If you look a guides there are suggestions to many very complex features that do have benefits but people starts using those and focus to those instead the most important things - getting photo correct in the camera. Instead they start to focus settings and dream that they can fix things on computer.
There is huge amount of professionals who has no idea from all camera settings and they relay too much about computers software to get photos.
It is like learning photography first starting with pinhole camera, then film cameras and then giving digital cameras with limitations like only prime objective offering 46° field of view and even fixed focus range. Then eventually trough multiple steps moving to more advanced settings and possibilities.
And then the person just learns that JPEG is far more powerful than it is given credit for here or almost anywhere as it is almost always told JPEG is like damaging file and not good to anything, and some people even wonder why it is in camera and it should be removed as its no use.
OK, let's try this another way.
For example, I go to the Albert Hall and listen to a concert where a world class orchestra is playing Vivaldi's 4 Seasons - which I quite like. So I decide to buy the CD on sale in the foyer.
I get home and on reading the label I discover it has been recorded on a cheap mobile phone as a compressed mp3 file.
How am I going to feel listening to a tinny reproduction where much of the detail and subtlety has been chopped off by the recording device. I turn the volume up or down, I can adjust bass and treble and all that stuff - but I'll never be able to put back what has been taken away.
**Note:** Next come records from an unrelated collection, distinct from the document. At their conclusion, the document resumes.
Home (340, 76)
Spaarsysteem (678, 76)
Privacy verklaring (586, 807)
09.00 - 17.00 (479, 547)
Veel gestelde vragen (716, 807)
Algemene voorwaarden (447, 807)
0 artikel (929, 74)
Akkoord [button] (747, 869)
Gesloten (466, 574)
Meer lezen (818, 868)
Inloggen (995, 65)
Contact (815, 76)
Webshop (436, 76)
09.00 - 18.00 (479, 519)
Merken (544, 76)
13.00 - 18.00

If on the other hand it has been recorded on a multichannel hyper duper system and then reproduced in uncompressed format with warts and all I can then choose how I modify the playback to make it sound good to me - which may be less than good to others who have different hearing, tastes etc etc.
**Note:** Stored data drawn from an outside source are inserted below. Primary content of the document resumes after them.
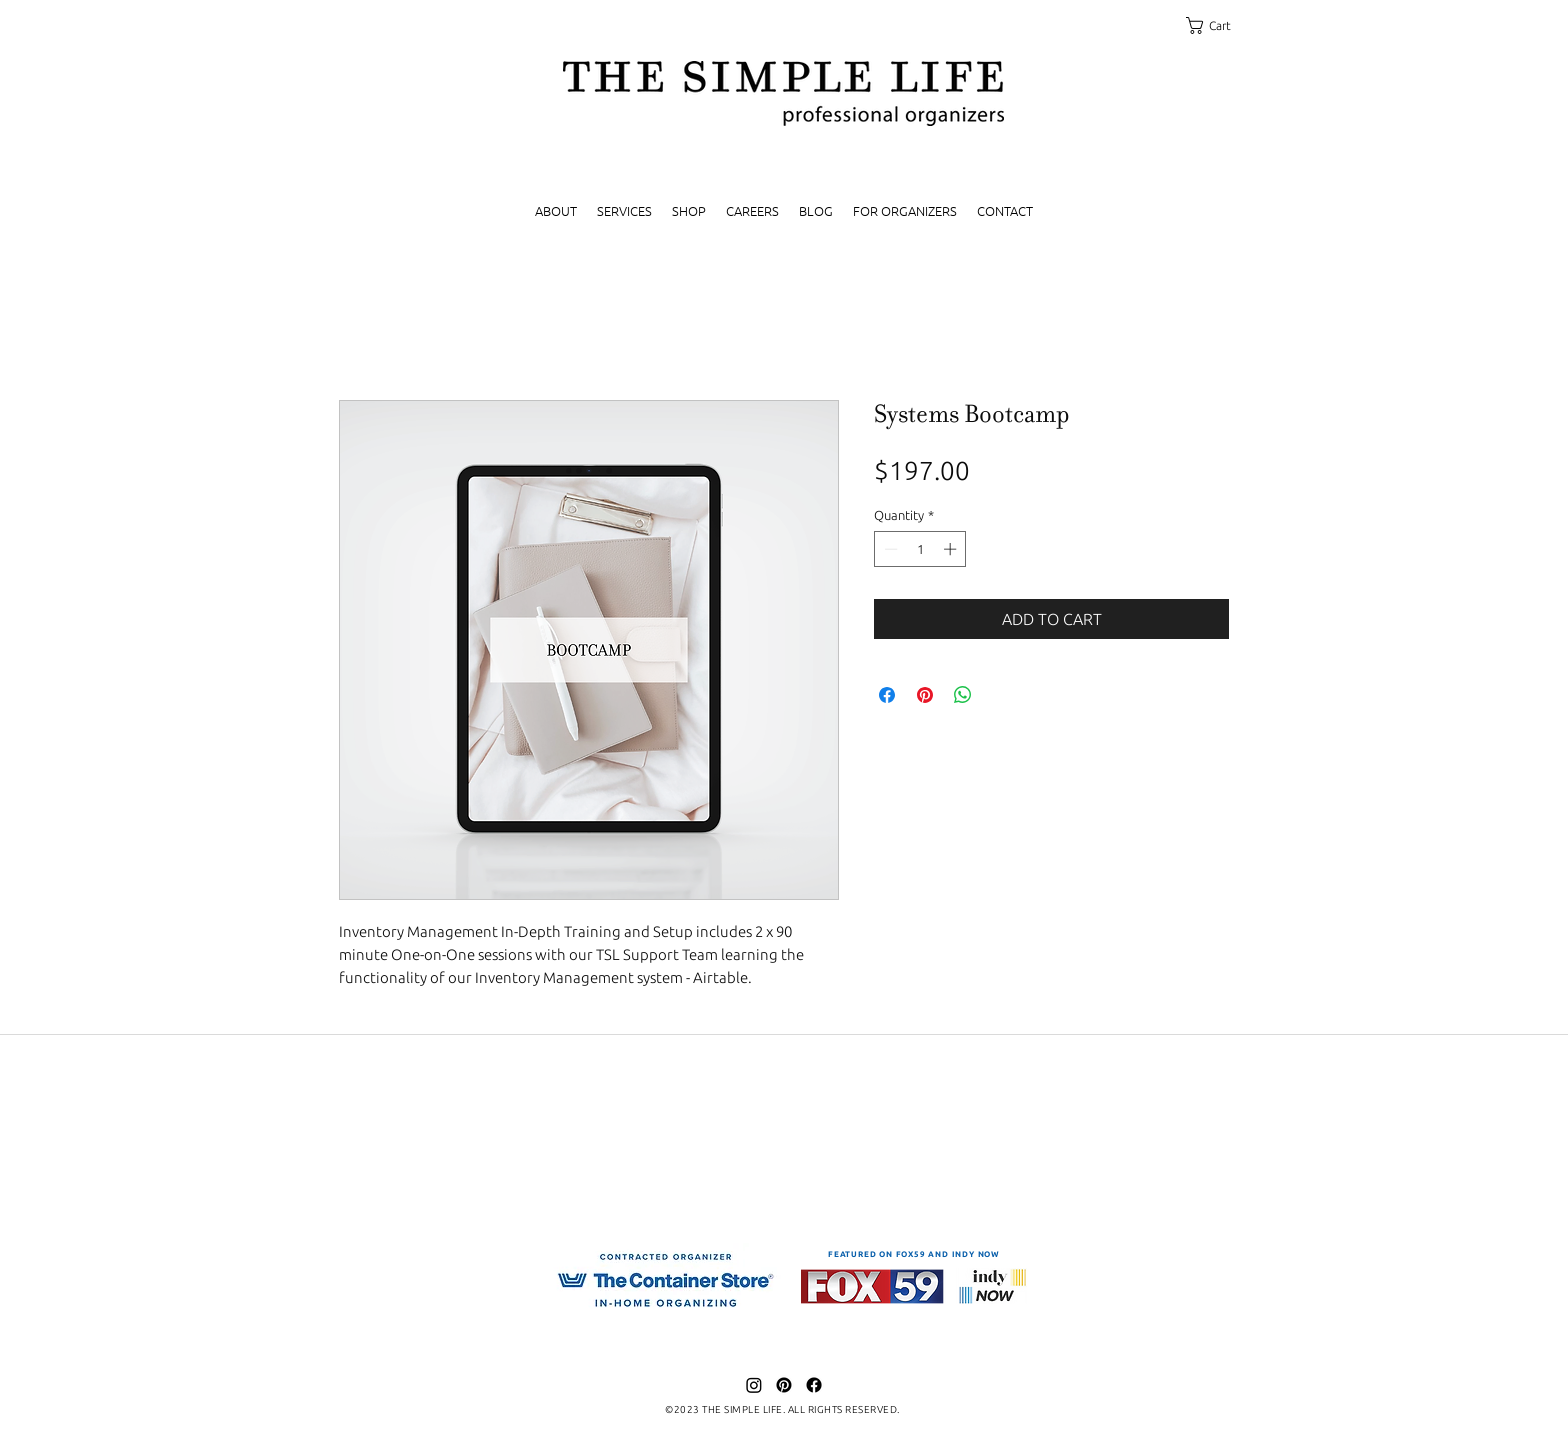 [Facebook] (814, 1385)
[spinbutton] (920, 549)
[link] (1218, 25)
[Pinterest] (784, 1385)
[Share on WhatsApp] (963, 695)
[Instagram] (754, 1385)
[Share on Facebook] (887, 695)
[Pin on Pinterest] (925, 695)
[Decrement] (889, 549)
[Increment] (952, 549)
My oldest camera is a 1999/2000 Sony DSC S70. It shoots jpeg and TIFF and it does both very well - if a little sluggishly. In most cases the jpegs are just fine, but sometimes they're not because no matter what you do the camera cannot cope with certain lighting conditions with its on board JPEG Engine - which by the way is perfectly acceptable shorthand for describing the software built in to the camera that converts the original raw data into the output jpeg. Why would that be I wonder? If jpeg was good enough what was the point of providing TIFF way back then. Why do mfrs provide RAW?
In the past 15 years I have shot 14 in jpeg. The only reason I switched to RAW has been because I have become more demanding -and I have become fed up of the way certain cameras ruin pictures due to poor metering, poor colour reproduction, mushy sharpening and other features.
No-one (who knows what they're talking about) is saying that the OP is wrong. If you want to shoot jpeg then shoot jpeg - no-one cares!
BUT - if you want to ram 'jpeg only' down other peoples' throats as the 'ONE TRUE WAY' then you'd better be able to back that up with examples as well as details of how you have fixed the mfrs jpeg engine/output process. As yet I have seen neither.